Los enanos eran fuertes, pero el tiempo transcurría, y así como eran inmunes a la magia y al manifestar caótico de Niamh, no lo eran a los días, los meses y los años.
Shonagh, desde el infinito, observó lo que era el tiempo, y el efecto que tenía sobre sus criaturas, y comprendió que, haciéndolos inmunes a lo que consideraba el estigma del caos, solo los había hecho vulnerables, más débiles a las intrigas de Niamh.
De forma que Shonagh, habiendo aprendido de todo aquello, utilizó sus conocimientos sobre el universo y sobre el caos, y con todo ello, creó a los humanos.
El agua erosionó la tierra que les daba forma, el fuego la transformó en carne, y el viento les insufló la vida que haría latir sus pechos.

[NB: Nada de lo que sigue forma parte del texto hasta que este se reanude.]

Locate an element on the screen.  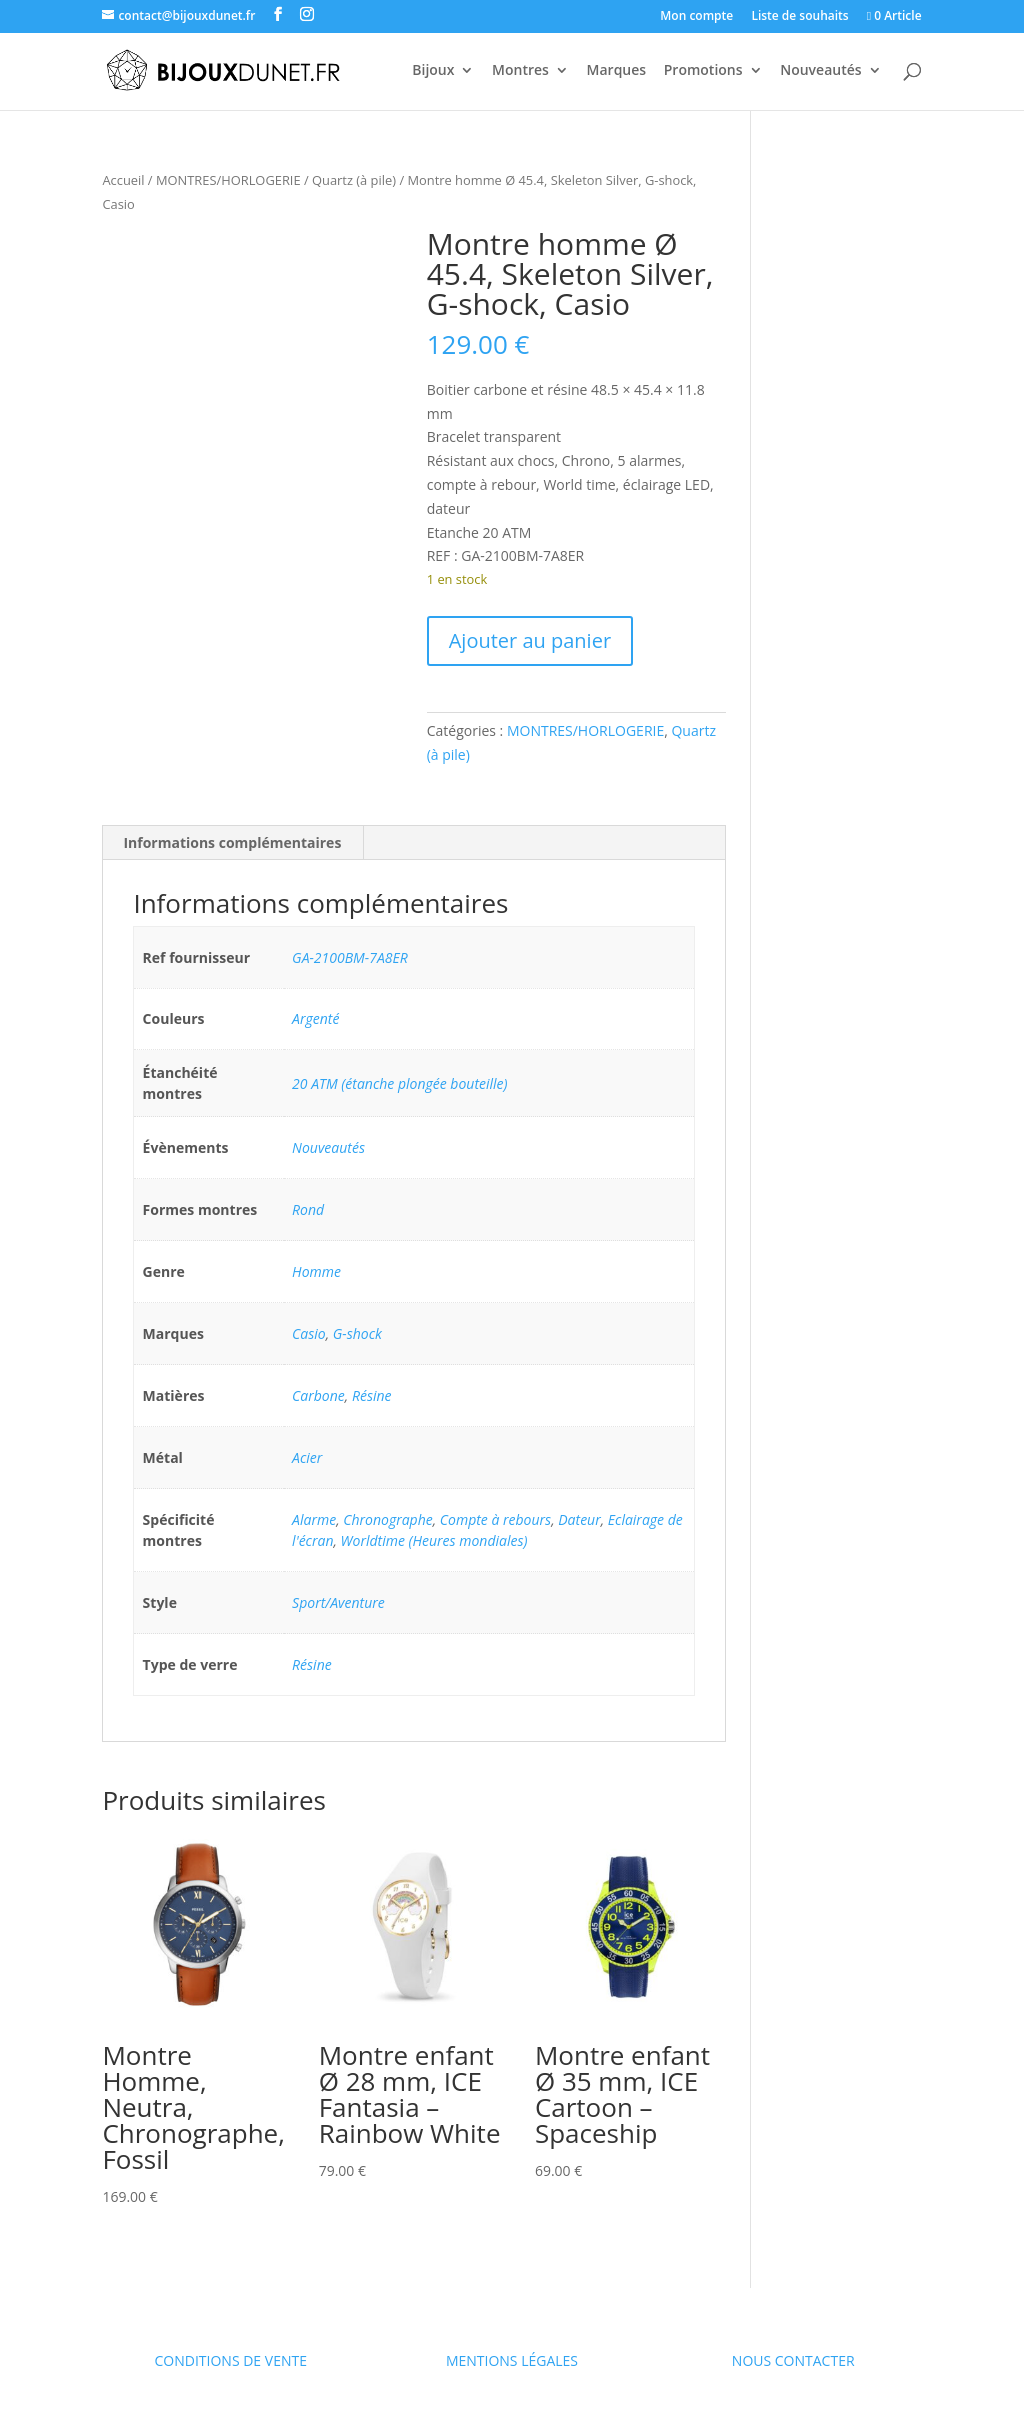
Acier is located at coordinates (307, 1457).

Los creó ignorantes, vacíos de todo conocimiento, como campos vírgenes a la espera de que el mundo los instruyera a voluntad. Viendo que a los seres mágicos que Niamh había creado no les afectaba el tiempo, Shonagh decidió otorgarles la capacidad para manipular la energía generada por el caos, y por lo tanto, la capacidad de hacer magia.
Pero Niamh era antigua y sabia, y sus conocimientos habían crecido en el transcurso de las eras. Supo que eran vulnerables, y utilizando su poder, proporcionó a los humanos sus sentimientos. Les dio el amor y el odio, la ira, la envidia y la avaricia, la pereza, la lujuria y el orgullo, tornándolos tan volubles como el caos que manipulaban.
Shonagh vio lo que había sido de sus criaturas, y reconociendo su error, quiso intentarlo de nuevo.
En crear a esos nuevos seres tardó siglos, que ocupó en observar las tierras de Erin y a sus habitantes. Los longevos enanos, con su fuerza y su amor por la tierra y la roca, creando tesoros a partir de los minerales más extraños que podían encontrar. Y los humanos, ávidos del conocimiento que les había sido negado, evolucionando con lentitud, multiplicándose y poblando el continente al completo.
Cuando creyó Shonagh que por fin estaba preparado, de su orden interior creó a los elfos. Creó sólo a cuatro parejas, macho y hembra, otorgando a cada una conocimientos sobre un elemento concreto. Les dio capacidad para comunicarse entre ellos, permitiendo que aprendieran los unos de los otros y formaran un pueblo unido que no se distanciara por guerras ni disputas.
Los hizo mágicos en sí mismos, pero sin capacidad para manipular el caos, de forma que Niamh tampoco pudiera manipularles a ellos. Permitió que el tiempo alterara sus vidas, pero de forma tan leve, tan sutil, que fuese apenas perceptible para cualquier otro ser mortal.
Creó a la criatura perfecta.
Y entonces llegó Niamh, y les dio libre albedrío.